▶ THE PROBLEM
Search the entries for the word "Política" and report each line that has it.

▶ DATA FOR THIS EXERCISE
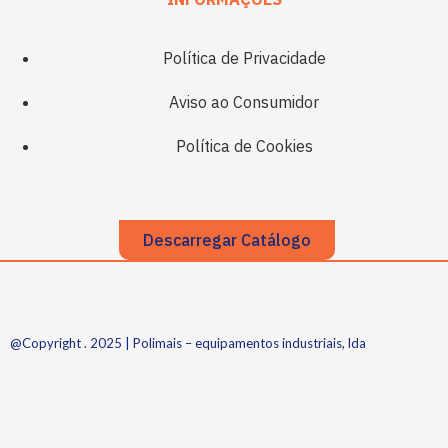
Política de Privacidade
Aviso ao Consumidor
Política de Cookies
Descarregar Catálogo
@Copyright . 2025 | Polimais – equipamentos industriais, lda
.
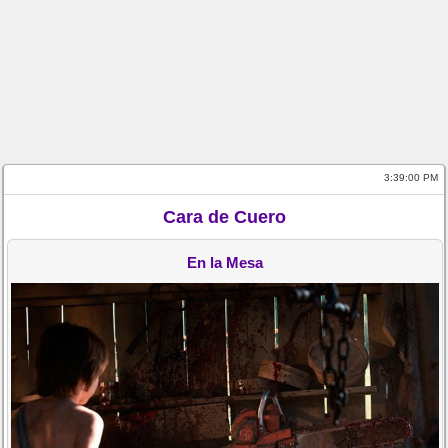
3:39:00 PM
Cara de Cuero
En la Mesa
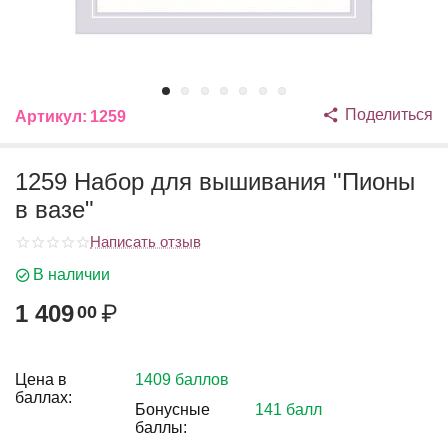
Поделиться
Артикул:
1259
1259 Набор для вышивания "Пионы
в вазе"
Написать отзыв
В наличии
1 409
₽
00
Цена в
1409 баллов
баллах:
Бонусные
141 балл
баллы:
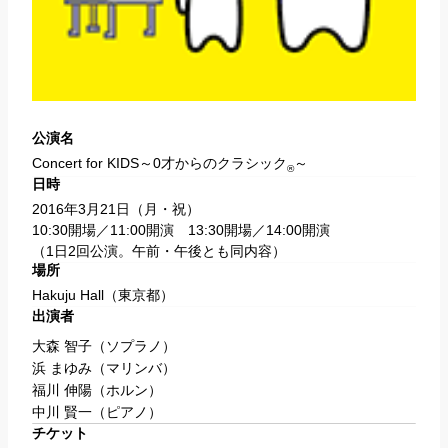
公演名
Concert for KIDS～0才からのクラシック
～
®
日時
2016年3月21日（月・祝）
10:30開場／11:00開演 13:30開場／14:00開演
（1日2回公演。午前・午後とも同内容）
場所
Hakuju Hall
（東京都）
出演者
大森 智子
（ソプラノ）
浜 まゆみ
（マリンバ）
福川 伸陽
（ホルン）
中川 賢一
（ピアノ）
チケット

▶ ANSWER TO THIS TASK
Política de Privacidade
Política de Cookies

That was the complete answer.